# Material provided:

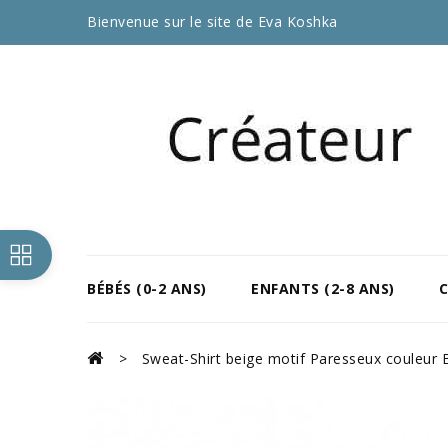
Bienvenue sur le site de Eva Koshka
BÉBÉS (0-2 ANS)
ENFANTS (2-8 ANS)
Sweat-Shirt beige motif Paresseux couleur 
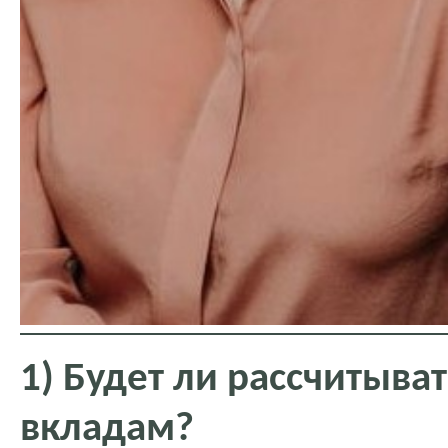
1) Будет ли рассчитыват
вкладам?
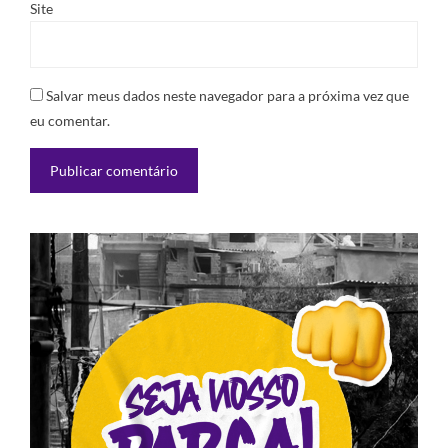
Site
Salvar meus dados neste navegador para a próxima vez que
eu comentar.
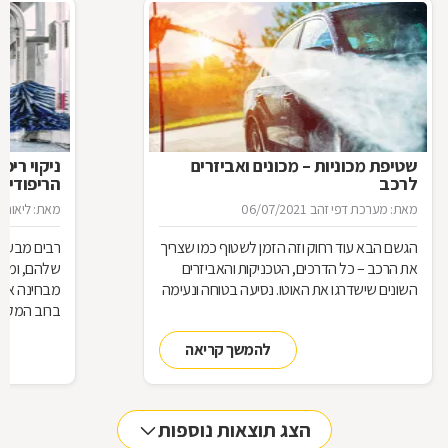
שטיפת מכוניות – מכונים ואביזרים
ניקוי ריפ
לרכב
הריפודים
מאת: מערכת דפי זהב
06/07/2021
מאת: ליאור פ
הגשם הבא עוד רחוק וזה הזמן לשטוף כמו שצריך
רבים מבעלי 
את הרכב – כל הדרכים, הטכניקות והאביזרים
שלהם, ומקפ
השונים שישדרגו את האוטו. נסיעה בטוחה ונעימה
מבחינה אסת
ברוב המקרי
גם באיסוף ש
להמשך קריאה
ריפודי הרכב
שתייה, לכלוך
מלוכלכות (ב
כוללים גם ז
הצג תוצאות נוספות
לתשומת לב 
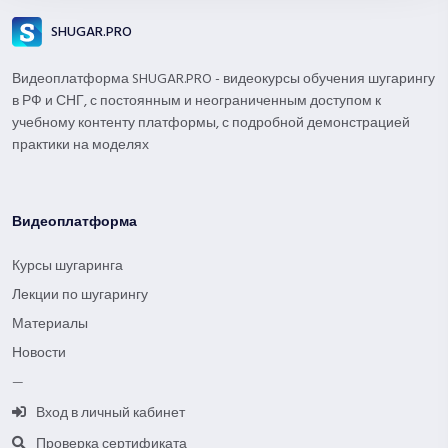
SHUGAR.PRO
Видеоплатформа SHUGAR.PRO - видеокурсы обучения шугарингу
в РФ и СНГ, с постоянным и неограниченным доступом к
учебному контенту платформы, с подробной демонстрацией
практики на моделях
Видеоплатформа
Курсы шугаринга
Лекции по шугарингу
Материалы
Новости
—
Вход в личный кабинет
Проверка сертификата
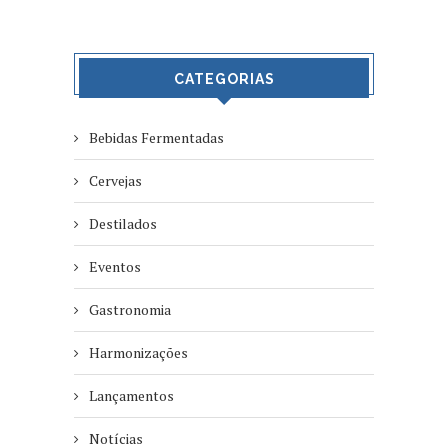
CATEGORIAS
Bebidas Fermentadas
Cervejas
Destilados
Eventos
Gastronomia
Harmonizações
Lançamentos
Notícias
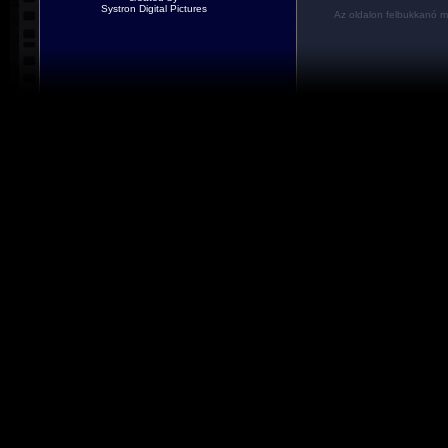
Systron Digital Pictures
Az oldalon felbukkanó m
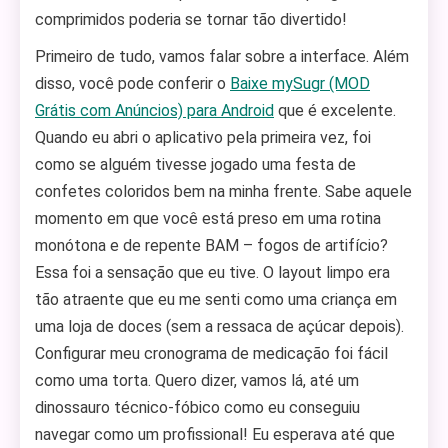
comprimidos poderia se tornar tão divertido!
Primeiro de tudo, vamos falar sobre a interface. Além
disso, você pode conferir o
Baixe mySugr (MOD
Grátis com Anúncios) para Android
que é excelente.
Quando eu abri o aplicativo pela primeira vez, foi
como se alguém tivesse jogado uma festa de
confetes coloridos bem na minha frente. Sabe aquele
momento em que você está preso em uma rotina
monótona e de repente BAM – fogos de artifício?
Essa foi a sensação que eu tive. O layout limpo era
tão atraente que eu me senti como uma criança em
uma loja de doces (sem a ressaca de açúcar depois).
Configurar meu cronograma de medicação foi fácil
como uma torta. Quero dizer, vamos lá, até um
dinossauro técnico-fóbico como eu conseguiu
navegar como um profissional! Eu esperava até que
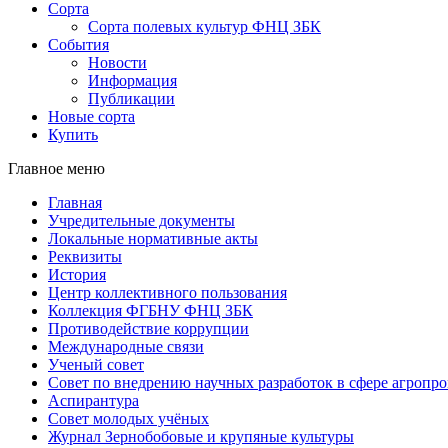
Сорта
Сорта полевых культур ФНЦ ЗБК
События
Новости
Информация
Публикации
Новые сорта
Купить
Главное меню
Главная
Учредительные документы
Локальные нормативные акты
Реквизиты
История
Центр коллективного пользования
Коллекция ФГБНУ ФНЦ ЗБК
Противодействие коррупции
Международные связи
Ученый совет
Совет по внедрению научных разработок в сфере агроп
Аспирантура
Совет молодых учёных
Журнал Зернобобовые и крупяные культуры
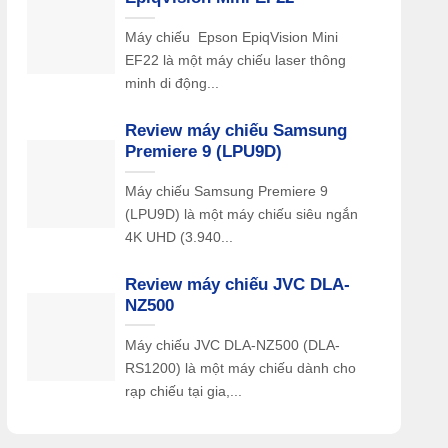
Máy chiếu Epson EpiqVision Mini
EF22 là một máy chiếu laser thông
minh di động...
Review máy chiếu Samsung
Premiere 9 (LPU9D)
Máy chiếu Samsung Premiere 9
(LPU9D) là một máy chiếu siêu ngắn
4K UHD (3.940...
Review máy chiếu JVC DLA-
NZ500
Máy chiếu JVC DLA-NZ500 (DLA-
RS1200) là một máy chiếu dành cho
rạp chiếu tại gia,...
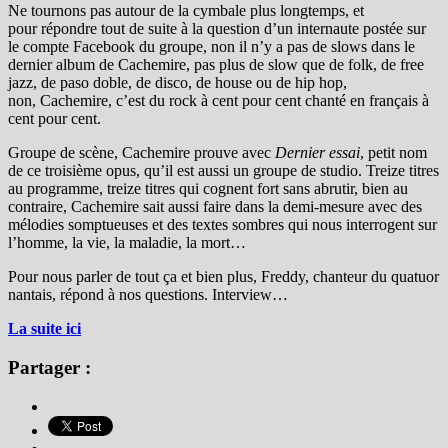
Ne tournons pas autour de la cymbale plus longtemps, et
pour répondre tout de suite à la question d’un internaute postée sur
le compte Facebook du groupe, non il n’y a pas de slows dans le
dernier album de Cachemire, pas plus de slow que de folk, de free
jazz, de paso doble, de disco, de house ou de hip hop,
non, Cachemire, c’est du rock à cent pour cent chanté en français à
cent pour cent.
Groupe de scène, Cachemire prouve avec
Dernier essai
, petit nom
de ce
troisième opus, qu’il est aussi un groupe de studio. Treize titres
au programme, treize titres qui cognent fort sans abrutir, bien au
contraire, Cachemire sait aussi faire dans la demi-mesure avec des
mélodies somptueuses et des textes sombres qui nous interrogent sur
l’homme, la vie, la maladie, la mort…
Pour nous parler de tout ça et bien plus, Freddy, c
hanteur du quatuor
nantais, répond à nos questions. Interview…
La suite ici
Partager :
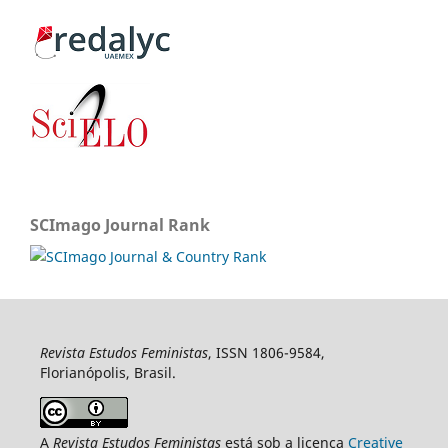
SCImago Journal Rank
Revista Estudos Feministas
, ISSN 1806-9584,
Florianópolis, Brasil.
A
Revista Estudos Feministas
está sob a licença
Creative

# What you have to do:
Down to the last line, reproduce the material above exactly; skip its images.

# Answer section:
Bienvenue sur le site de Eva Koshka
BÉBÉS (0-2 ANS)
ENFANTS (2-8 ANS)
Sweat-Shirt beige motif Paresseux couleur 
1) Будет ли рассчитыват
вкладам?
Site
Salvar meus dados neste navegador para a próxima vez que
eu comentar.
שטיפת מכוניות – מכונים ואביזרים
ניקוי ריפ
לרכב
הריפודים
מאת: מערכת דפי זהב
06/07/2021
מאת: ליאור פ
הגשם הבא עוד רחוק וזה הזמן לשטוף כמו שצריך
רבים מבעלי 
את הרכב – כל הדרכים, הטכניקות והאביזרים
שלהם, ומקפ
השונים שישדרגו את האוטו. נסיעה בטוחה ונעימה
מבחינה אסת
ברוב המקרי
גם באיסוף ש
להמשך קריאה
ריפודי הרכב
שתייה, לכלוך
מלוכלכות (ב
כוללים גם ז
הצג תוצאות נוספות
לתשומת לב 
SHUGAR.PRO
Видеоплатформа SHUGAR.PRO - видеокурсы обучения шугарингу
в РФ и СНГ, с постоянным и неограниченным доступом к
учебному контенту платформы, с подробной демонстрацией
практики на моделях
Видеоплатформа
Курсы шугаринга
Лекции по шугарингу
Материалы
Новости
—
Вход в личный кабинет
Проверка сертификата
CATEGORIAS
Bebidas Fermentadas
Cervejas
Destilados
Eventos
Gastronomia
Harmonizações
Lançamentos
Notícias
Systron Digital Pictures
Az oldalon felbukkanó m
comprimidos poderia se tornar tão divertido!
Primeiro de tudo, vamos falar sobre a interface. Além
disso, você pode conferir o
Baixe mySugr (MOD
Grátis com Anúncios) para Android
que é excelente.
Quando eu abri o aplicativo pela primeira vez, foi
como se alguém tivesse jogado uma festa de
confetes coloridos bem na minha frente. Sabe aquele
momento em que você está preso em uma rotina
monótona e de repente BAM – fogos de artifício?
Essa foi a sensação que eu tive. O layout limpo era
tão atraente que eu me senti como uma criança em
uma loja de doces (sem a ressaca de açúcar depois).
Configurar meu cronograma de medicação foi fácil
como uma torta. Quero dizer, vamos lá, até um
dinossauro técnico-fóbico como eu conseguiu
navegar como um profissional! Eu esperava até que
Сорта
Сорта полевых культур ФНЦ ЗБК
События
Новости
Информация
Публикации
Новые сорта
Купить
Главное меню
Главная
Учредительные документы
Локальные нормативные акты
Реквизиты
История
Центр коллективного пользования
Коллекция ФГБНУ ФНЦ ЗБК
Противодействие коррупции
Международные связи
Ученый совет
Совет по внедрению научных разработок в сфере агроп
Аспирантура
Совет молодых учёных
Журнал Зернобобовые и крупяные культуры
Máy chiếu Epson EpiqVision Mini
EF22 là một máy chiếu laser thông
minh di động...
Review máy chiếu Samsung
Premiere 9 (LPU9D)
Máy chiếu Samsung Premiere 9
(LPU9D) là một máy chiếu siêu ngắn
4K UHD (3.940...
Review máy chiếu JVC DLA-
NZ500
Máy chiếu JVC DLA-NZ500 (DLA-
RS1200) là một máy chiếu dành cho
rạp chiếu tại gia,...
Ne tournons pas autour de la cymbale plus longtemps, et
pour répondre tout de suite à la question d’un internaute postée sur
le compte Facebook du groupe, non il n’y a pas de slows dans le
dernier album de Cachemire, pas plus de slow que de folk, de free
jazz, de paso doble, de disco, de house ou de hip hop,
non, Cachemire, c’est du rock à cent pour cent chanté en français à
cent pour cent.
Groupe de scène, Cachemire prouve avec
Dernier essai
, petit nom
de ce
troisième opus, qu’il est aussi un groupe de studio. Treize titres
au programme, treize titres qui cognent fort sans abrutir, bien au
contraire, Cachemire sait aussi faire dans la demi-mesure avec des
mélodies somptueuses et des textes sombres qui nous interrogent sur
l’homme, la vie, la maladie, la mort…
Pour nous parler de tout ça et bien plus, Freddy, c
hanteur du quatuor
nantais, répond à nos questions. Interview…
La suite ici
Partager :
SCImago Journal Rank
Revista Estudos Feministas
, ISSN 1806-9584,
Florianópolis, Brasil.
A
Revista Estudos Feministas
está sob a licença
Creative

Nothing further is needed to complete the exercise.